» **Study material**:
::::

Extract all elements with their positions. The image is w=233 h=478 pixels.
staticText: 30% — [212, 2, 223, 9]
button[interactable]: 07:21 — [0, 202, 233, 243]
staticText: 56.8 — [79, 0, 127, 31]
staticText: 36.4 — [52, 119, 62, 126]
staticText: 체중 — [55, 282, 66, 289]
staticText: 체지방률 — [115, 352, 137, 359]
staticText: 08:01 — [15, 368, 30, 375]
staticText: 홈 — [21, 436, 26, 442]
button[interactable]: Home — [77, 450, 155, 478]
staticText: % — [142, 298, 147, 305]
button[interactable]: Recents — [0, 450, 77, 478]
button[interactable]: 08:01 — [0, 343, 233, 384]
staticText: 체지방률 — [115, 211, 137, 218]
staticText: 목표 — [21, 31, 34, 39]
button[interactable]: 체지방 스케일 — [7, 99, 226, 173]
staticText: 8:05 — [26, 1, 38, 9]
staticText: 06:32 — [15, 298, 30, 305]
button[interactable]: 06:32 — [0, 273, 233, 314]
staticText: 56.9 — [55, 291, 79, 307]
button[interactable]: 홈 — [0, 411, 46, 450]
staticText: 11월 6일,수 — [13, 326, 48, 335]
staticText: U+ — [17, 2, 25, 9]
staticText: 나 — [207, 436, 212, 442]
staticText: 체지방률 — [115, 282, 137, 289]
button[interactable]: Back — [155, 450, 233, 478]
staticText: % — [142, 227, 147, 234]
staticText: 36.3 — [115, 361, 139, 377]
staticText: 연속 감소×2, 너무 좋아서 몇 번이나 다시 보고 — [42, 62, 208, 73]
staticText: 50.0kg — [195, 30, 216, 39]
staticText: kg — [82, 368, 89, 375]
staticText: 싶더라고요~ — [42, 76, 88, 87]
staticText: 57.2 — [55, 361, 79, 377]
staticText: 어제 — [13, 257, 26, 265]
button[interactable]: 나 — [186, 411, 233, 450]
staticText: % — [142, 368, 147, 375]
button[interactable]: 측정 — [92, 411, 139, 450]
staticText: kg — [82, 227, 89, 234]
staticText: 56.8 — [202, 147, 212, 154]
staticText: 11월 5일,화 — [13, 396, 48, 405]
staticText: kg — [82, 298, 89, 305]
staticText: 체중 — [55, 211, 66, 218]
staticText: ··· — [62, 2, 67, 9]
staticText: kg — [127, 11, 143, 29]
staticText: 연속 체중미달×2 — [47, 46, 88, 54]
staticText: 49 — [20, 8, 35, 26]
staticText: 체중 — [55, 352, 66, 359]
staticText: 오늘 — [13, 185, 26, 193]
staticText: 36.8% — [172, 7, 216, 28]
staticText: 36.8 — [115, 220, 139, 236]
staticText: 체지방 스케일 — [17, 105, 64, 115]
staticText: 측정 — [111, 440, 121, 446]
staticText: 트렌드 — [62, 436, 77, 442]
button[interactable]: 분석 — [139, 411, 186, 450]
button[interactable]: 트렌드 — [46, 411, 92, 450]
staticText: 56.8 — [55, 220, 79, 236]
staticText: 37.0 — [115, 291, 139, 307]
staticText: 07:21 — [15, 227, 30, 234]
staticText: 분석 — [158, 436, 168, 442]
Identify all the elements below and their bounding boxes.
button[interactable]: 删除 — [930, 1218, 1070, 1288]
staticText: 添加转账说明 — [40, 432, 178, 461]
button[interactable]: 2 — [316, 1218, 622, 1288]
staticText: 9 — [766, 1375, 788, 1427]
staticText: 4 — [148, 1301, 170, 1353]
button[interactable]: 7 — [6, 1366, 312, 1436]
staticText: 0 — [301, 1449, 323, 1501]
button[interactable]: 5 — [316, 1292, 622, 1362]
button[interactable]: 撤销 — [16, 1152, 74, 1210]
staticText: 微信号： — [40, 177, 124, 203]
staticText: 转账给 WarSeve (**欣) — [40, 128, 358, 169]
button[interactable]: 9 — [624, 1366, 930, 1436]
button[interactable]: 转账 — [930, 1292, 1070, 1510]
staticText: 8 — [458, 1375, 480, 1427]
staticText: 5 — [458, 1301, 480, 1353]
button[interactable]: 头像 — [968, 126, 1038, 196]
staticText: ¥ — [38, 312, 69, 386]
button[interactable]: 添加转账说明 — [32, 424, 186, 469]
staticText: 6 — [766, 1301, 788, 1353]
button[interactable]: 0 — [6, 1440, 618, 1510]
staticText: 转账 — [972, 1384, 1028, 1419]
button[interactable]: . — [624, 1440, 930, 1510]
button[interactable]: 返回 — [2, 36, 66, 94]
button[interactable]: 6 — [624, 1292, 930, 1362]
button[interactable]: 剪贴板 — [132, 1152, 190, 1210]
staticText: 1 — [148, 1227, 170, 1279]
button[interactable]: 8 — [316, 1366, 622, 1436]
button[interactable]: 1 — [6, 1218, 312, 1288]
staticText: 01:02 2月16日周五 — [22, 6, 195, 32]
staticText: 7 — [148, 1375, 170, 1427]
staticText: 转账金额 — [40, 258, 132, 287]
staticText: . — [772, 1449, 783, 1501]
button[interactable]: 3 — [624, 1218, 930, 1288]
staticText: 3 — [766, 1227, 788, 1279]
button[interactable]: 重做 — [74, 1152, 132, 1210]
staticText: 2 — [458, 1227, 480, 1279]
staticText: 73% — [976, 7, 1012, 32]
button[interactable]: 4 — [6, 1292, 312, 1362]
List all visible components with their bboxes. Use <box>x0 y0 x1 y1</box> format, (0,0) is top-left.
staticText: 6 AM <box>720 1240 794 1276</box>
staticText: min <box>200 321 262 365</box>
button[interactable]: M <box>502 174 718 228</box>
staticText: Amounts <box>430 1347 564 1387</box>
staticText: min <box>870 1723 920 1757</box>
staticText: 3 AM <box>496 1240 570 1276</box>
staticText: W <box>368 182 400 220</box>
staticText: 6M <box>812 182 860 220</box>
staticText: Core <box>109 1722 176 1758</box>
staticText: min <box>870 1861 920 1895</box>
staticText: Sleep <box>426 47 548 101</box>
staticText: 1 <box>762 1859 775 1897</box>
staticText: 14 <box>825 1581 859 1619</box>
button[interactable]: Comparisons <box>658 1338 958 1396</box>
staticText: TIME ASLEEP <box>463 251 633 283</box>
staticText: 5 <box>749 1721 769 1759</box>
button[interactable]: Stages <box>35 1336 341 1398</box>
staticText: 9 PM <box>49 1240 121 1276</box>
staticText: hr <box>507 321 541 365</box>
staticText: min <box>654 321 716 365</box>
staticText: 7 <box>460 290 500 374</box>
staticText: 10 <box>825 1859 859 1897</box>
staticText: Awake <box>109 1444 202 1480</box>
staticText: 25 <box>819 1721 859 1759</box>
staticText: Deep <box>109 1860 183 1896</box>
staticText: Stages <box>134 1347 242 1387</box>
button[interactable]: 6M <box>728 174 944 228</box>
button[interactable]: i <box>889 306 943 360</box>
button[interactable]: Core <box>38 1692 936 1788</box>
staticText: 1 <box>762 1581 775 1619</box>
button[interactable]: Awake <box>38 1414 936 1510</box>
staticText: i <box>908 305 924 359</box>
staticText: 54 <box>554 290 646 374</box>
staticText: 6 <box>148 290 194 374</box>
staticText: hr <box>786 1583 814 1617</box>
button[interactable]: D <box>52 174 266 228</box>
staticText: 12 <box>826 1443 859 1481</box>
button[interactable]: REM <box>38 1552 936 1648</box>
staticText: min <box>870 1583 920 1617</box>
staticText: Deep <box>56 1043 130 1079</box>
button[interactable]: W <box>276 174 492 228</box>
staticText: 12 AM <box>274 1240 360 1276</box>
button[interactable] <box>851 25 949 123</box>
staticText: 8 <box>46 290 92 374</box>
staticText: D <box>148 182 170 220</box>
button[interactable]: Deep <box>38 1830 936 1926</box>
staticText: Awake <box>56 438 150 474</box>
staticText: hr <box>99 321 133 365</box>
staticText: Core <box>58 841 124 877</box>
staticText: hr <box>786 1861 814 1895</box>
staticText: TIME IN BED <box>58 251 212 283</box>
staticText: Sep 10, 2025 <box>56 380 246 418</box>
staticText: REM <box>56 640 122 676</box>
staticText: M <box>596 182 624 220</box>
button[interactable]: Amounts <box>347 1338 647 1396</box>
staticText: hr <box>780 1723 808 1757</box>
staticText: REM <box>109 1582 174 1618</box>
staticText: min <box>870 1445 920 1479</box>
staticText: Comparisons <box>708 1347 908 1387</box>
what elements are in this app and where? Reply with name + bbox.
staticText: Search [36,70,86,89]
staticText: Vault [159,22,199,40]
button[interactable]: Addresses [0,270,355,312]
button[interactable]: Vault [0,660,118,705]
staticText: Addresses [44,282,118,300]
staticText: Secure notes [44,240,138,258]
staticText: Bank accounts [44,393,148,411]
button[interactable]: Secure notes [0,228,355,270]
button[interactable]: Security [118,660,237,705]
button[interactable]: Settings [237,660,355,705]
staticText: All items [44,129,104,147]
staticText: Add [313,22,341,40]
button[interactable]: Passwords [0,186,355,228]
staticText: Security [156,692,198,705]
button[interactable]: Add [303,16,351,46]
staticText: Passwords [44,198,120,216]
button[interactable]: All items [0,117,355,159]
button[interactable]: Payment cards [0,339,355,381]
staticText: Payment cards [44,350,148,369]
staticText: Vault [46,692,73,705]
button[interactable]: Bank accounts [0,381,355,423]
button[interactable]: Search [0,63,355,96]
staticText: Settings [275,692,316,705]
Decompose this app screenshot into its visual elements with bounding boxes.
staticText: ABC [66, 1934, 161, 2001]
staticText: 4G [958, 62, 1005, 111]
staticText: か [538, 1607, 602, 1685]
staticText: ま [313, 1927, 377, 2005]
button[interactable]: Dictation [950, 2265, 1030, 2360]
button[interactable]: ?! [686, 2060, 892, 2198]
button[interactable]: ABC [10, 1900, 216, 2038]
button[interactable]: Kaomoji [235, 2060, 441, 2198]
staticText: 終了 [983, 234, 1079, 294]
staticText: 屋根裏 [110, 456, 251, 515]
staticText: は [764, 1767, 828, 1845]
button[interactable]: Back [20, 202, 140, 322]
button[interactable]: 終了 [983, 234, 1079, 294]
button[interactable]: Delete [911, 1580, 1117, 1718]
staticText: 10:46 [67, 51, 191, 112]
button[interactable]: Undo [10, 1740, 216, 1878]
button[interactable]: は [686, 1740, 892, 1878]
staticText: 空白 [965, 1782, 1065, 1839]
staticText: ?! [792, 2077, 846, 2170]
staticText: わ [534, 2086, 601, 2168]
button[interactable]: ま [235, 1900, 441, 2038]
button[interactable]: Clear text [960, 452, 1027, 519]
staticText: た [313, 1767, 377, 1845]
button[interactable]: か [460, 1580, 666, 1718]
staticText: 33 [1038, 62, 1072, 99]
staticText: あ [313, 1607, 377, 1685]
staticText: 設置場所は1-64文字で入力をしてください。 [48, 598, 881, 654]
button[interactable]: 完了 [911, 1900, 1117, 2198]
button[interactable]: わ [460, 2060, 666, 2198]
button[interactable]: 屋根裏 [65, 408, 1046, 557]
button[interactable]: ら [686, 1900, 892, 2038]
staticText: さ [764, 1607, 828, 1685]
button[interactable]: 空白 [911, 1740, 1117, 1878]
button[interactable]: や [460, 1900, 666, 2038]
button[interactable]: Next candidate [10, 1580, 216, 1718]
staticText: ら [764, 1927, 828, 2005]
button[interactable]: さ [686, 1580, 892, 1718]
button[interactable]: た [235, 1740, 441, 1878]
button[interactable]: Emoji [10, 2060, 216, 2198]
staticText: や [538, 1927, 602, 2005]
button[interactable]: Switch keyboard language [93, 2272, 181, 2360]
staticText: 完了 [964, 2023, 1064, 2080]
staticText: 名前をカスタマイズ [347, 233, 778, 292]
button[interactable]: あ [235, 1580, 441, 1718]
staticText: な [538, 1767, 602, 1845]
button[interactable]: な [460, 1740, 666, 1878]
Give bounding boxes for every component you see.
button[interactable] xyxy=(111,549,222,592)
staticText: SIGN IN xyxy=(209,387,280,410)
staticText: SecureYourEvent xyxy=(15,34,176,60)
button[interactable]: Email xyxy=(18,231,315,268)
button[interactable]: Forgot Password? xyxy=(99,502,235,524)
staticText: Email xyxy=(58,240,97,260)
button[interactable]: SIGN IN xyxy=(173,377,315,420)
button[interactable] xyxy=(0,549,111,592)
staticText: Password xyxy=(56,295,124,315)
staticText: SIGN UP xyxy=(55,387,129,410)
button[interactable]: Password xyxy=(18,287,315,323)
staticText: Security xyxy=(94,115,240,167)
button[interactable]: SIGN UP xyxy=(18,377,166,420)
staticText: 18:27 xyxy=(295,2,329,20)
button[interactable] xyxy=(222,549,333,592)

::::

» **Exercise requirements**: The span to give again runs from the line with "Give bounding boxes" through the last line of the records above; reproduce it exactly and nothing more.

» **Completed exercise**:
Give bounding boxes for every component you see.
button[interactable] xyxy=(111,549,222,592)
staticText: SIGN IN xyxy=(209,387,280,410)
staticText: SecureYourEvent xyxy=(15,34,176,60)
button[interactable]: Email xyxy=(18,231,315,268)
button[interactable]: Forgot Password? xyxy=(99,502,235,524)
staticText: Email xyxy=(58,240,97,260)
button[interactable]: SIGN IN xyxy=(173,377,315,420)
button[interactable] xyxy=(0,549,111,592)
staticText: Password xyxy=(56,295,124,315)
staticText: SIGN UP xyxy=(55,387,129,410)
button[interactable]: Password xyxy=(18,287,315,323)
staticText: Security xyxy=(94,115,240,167)
button[interactable]: SIGN UP xyxy=(18,377,166,420)
staticText: 18:27 xyxy=(295,2,329,20)
button[interactable] xyxy=(222,549,333,592)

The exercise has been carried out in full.